T’a-t-il vu comme je te vois ? Tu portais un costume en velours de couleur héliotrope. Mathilde Brahe adorait ce costume. Mais qu’importe cela à présent ? Je voudrais seulement savoir s’il t’a vu. Supposons qu’il ait été un véritable peintre. Supposons qu’il n’ait pas pensé que tu pourrais mourir, avant qu’il eût terminé ; qu’il n’ait pas du tout envisagé son travail sous un angle sentimental ; qu’il ait simplement travaillé.
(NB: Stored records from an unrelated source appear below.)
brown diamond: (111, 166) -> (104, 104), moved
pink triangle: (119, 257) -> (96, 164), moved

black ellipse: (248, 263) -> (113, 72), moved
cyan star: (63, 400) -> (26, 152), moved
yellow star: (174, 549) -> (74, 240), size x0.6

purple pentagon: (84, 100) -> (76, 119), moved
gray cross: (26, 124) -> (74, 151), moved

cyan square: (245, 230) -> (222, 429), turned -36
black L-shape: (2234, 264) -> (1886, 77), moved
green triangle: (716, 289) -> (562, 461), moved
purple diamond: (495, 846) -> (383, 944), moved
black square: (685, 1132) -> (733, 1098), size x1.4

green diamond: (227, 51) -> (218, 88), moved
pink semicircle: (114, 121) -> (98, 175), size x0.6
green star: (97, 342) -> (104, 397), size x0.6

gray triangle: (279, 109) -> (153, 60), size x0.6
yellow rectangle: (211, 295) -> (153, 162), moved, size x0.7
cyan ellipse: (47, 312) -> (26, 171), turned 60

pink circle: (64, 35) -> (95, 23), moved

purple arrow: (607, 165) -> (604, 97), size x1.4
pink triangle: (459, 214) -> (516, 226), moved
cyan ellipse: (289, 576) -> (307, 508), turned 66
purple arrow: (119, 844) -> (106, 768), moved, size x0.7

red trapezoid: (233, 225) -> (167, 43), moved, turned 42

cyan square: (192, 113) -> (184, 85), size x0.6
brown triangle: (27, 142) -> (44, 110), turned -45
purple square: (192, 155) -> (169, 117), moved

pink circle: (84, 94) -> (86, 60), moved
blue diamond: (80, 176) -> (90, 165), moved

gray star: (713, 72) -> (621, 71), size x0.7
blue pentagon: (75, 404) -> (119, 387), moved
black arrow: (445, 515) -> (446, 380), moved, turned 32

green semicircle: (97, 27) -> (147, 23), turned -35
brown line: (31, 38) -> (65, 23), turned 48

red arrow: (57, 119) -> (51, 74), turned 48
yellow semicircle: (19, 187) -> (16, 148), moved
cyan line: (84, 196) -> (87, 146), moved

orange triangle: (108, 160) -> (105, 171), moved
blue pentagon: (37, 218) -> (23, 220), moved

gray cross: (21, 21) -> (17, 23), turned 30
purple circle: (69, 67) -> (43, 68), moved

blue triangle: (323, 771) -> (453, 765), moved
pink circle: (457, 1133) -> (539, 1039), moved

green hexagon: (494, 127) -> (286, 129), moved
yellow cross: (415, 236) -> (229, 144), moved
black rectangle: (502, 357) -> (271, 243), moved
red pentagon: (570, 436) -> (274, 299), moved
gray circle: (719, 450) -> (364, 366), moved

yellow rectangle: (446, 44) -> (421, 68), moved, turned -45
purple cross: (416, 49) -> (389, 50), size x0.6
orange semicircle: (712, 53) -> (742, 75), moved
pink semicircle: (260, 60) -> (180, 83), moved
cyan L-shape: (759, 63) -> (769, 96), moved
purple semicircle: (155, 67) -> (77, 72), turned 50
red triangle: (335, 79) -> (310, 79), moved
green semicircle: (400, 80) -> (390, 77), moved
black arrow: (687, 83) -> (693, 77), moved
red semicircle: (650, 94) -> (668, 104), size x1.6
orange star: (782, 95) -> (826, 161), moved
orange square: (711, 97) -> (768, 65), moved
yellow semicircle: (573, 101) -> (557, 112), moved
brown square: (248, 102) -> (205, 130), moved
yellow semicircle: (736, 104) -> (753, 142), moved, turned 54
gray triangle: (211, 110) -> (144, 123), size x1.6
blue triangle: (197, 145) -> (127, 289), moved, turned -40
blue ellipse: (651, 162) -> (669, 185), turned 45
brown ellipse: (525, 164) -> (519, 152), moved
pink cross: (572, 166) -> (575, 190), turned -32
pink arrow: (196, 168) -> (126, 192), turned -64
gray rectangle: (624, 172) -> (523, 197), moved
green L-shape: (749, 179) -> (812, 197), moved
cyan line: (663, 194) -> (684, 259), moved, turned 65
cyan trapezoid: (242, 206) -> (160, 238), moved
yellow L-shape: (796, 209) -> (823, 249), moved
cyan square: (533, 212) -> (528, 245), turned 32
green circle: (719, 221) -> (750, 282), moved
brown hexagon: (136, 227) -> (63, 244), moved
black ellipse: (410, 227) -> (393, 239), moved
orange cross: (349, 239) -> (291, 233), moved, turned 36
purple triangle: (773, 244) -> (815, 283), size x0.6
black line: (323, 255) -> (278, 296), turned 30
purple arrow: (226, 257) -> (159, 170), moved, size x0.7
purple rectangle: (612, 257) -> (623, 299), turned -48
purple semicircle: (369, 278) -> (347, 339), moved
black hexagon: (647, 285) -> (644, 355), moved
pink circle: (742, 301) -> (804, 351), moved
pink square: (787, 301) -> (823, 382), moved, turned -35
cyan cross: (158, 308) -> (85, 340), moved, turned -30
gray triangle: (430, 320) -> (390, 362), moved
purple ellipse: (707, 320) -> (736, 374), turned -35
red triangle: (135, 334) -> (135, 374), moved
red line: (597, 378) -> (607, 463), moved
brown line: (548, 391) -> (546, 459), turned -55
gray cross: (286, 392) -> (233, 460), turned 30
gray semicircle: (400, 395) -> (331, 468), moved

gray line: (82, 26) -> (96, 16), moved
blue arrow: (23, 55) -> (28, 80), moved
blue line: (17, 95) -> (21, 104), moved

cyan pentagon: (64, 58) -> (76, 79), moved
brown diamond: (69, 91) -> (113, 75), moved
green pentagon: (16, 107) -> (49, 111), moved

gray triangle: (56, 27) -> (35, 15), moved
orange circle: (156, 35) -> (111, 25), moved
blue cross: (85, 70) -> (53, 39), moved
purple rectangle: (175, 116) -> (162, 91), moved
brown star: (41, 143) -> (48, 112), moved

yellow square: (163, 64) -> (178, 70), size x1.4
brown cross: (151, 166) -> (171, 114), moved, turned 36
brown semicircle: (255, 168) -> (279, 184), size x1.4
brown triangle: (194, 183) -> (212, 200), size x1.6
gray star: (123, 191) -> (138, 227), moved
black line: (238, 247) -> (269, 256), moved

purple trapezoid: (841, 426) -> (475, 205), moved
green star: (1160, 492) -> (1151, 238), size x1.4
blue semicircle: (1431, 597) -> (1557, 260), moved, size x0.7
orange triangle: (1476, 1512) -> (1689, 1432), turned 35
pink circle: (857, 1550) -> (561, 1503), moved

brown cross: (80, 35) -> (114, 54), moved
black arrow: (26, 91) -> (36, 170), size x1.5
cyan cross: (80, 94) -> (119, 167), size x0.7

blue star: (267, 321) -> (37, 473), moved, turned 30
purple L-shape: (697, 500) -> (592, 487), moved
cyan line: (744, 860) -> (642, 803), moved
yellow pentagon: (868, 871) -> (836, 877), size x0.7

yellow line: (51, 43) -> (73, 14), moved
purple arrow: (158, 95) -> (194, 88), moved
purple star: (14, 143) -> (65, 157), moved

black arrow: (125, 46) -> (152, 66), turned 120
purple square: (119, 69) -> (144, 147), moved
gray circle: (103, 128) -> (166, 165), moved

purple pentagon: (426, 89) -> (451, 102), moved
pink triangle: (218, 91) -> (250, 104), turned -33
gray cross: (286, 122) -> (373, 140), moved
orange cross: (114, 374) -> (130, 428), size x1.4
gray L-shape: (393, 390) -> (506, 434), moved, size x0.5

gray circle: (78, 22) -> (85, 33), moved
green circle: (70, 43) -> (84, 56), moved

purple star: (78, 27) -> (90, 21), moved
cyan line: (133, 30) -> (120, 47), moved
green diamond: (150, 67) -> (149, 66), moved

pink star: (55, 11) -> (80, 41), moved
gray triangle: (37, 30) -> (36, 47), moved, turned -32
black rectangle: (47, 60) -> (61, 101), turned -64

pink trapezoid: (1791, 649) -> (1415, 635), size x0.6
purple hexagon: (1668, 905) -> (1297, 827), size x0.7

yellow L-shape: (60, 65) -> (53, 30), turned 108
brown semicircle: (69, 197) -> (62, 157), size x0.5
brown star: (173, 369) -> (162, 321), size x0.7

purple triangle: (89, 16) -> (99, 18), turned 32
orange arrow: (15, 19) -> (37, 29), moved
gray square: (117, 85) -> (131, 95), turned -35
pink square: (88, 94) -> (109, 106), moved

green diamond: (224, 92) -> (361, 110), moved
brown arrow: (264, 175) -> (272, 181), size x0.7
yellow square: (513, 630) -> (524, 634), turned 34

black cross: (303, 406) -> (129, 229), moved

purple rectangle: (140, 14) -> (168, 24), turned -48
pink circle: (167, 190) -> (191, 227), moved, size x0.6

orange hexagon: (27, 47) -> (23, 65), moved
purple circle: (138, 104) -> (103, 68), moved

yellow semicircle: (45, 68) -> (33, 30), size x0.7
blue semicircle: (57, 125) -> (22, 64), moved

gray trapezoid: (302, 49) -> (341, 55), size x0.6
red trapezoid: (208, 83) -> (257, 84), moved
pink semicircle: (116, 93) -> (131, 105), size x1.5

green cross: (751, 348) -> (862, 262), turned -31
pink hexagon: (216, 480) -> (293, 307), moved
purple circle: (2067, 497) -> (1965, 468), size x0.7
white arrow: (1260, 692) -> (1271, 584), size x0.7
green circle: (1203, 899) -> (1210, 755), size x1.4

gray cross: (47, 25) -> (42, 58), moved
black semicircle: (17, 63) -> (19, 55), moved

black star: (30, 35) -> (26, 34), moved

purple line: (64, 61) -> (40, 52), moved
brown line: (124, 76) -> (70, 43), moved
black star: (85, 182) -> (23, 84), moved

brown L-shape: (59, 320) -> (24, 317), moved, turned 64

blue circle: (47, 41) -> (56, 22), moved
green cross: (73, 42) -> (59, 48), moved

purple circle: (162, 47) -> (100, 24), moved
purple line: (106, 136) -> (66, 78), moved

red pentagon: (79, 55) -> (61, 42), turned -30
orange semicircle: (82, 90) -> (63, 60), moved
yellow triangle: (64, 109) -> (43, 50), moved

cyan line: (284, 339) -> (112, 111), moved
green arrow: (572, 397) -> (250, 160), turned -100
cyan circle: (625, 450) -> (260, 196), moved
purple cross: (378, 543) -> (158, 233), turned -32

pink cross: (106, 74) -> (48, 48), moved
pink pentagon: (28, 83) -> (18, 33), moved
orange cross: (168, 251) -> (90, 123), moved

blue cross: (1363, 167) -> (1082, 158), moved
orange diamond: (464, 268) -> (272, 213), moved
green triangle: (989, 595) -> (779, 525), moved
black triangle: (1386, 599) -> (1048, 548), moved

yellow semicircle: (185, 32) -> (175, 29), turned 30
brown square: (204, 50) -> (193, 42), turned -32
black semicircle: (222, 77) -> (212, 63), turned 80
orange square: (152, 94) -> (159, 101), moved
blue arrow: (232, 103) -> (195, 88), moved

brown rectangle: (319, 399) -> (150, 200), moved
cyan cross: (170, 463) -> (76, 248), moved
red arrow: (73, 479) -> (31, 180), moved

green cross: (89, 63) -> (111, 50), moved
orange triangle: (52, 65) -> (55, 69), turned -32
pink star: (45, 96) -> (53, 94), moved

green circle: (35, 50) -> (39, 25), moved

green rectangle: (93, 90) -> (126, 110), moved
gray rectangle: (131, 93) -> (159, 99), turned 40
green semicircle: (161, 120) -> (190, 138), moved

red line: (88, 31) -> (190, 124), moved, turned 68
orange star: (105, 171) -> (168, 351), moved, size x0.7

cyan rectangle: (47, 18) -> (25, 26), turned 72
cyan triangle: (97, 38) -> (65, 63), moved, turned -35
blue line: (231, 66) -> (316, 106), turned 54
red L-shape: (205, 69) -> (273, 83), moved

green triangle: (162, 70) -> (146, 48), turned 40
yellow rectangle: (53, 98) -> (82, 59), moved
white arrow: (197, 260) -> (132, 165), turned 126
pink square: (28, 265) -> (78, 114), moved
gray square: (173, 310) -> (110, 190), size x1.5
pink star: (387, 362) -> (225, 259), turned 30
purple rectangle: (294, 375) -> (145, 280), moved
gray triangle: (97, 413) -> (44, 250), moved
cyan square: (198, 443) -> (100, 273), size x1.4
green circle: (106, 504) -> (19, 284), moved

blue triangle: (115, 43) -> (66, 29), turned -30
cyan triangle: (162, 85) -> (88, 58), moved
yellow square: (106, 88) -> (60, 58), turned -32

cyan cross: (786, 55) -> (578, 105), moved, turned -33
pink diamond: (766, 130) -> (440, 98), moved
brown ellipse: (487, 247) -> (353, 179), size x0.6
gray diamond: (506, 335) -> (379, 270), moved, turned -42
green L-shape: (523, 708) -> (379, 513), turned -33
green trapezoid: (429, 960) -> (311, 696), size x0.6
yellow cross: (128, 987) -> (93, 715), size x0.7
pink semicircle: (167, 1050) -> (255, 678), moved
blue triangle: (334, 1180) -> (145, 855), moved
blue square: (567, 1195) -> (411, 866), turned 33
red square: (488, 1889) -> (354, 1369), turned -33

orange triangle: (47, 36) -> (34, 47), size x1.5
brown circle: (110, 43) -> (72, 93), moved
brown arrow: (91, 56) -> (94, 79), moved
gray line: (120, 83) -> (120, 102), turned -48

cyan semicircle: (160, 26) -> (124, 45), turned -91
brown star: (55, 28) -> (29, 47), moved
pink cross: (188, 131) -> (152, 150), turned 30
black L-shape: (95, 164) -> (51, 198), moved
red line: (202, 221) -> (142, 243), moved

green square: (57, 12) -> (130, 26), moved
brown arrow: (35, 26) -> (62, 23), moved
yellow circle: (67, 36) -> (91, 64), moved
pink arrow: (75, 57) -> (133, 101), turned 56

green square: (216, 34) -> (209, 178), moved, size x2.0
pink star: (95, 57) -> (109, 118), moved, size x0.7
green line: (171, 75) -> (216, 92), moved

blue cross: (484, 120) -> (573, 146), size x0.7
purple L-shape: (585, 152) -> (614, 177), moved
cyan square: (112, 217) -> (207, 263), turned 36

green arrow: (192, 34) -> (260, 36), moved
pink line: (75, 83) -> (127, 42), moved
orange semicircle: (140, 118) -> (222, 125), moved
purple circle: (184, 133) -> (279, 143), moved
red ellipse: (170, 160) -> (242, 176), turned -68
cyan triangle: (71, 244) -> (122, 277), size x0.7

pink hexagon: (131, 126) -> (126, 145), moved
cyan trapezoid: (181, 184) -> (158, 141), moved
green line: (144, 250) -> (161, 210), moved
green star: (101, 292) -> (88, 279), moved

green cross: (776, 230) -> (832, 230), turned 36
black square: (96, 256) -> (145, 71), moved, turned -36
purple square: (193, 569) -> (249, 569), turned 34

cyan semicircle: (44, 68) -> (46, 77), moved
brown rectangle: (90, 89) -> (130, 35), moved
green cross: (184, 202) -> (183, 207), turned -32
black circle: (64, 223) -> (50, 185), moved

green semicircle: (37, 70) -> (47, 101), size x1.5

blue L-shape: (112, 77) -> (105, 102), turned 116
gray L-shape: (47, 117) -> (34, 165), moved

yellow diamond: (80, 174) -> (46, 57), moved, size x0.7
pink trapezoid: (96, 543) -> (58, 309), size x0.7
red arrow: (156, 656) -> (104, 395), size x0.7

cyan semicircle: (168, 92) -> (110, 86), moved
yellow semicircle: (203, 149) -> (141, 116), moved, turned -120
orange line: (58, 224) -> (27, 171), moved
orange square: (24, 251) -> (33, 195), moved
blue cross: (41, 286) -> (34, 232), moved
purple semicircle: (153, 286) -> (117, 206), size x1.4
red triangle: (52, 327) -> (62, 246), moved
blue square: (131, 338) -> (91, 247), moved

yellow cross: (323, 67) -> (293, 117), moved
Que la dissemblance de tes deux yeux bruns l’ait ravi ; qu’il n’ait pas eu un seul instant honte de ton œil immobile ; qu’il ait eu la délicatesse de ne rien ajouter sur la table, près de ta main, qui peut-être s’appuyait légèrement. Supposons tout le reste encore qui est nécessaire, et admettons-le : il y aurait alors un portrait, ton portrait dans la galerie d’Urnekloster, un portrait qui serait le dernier.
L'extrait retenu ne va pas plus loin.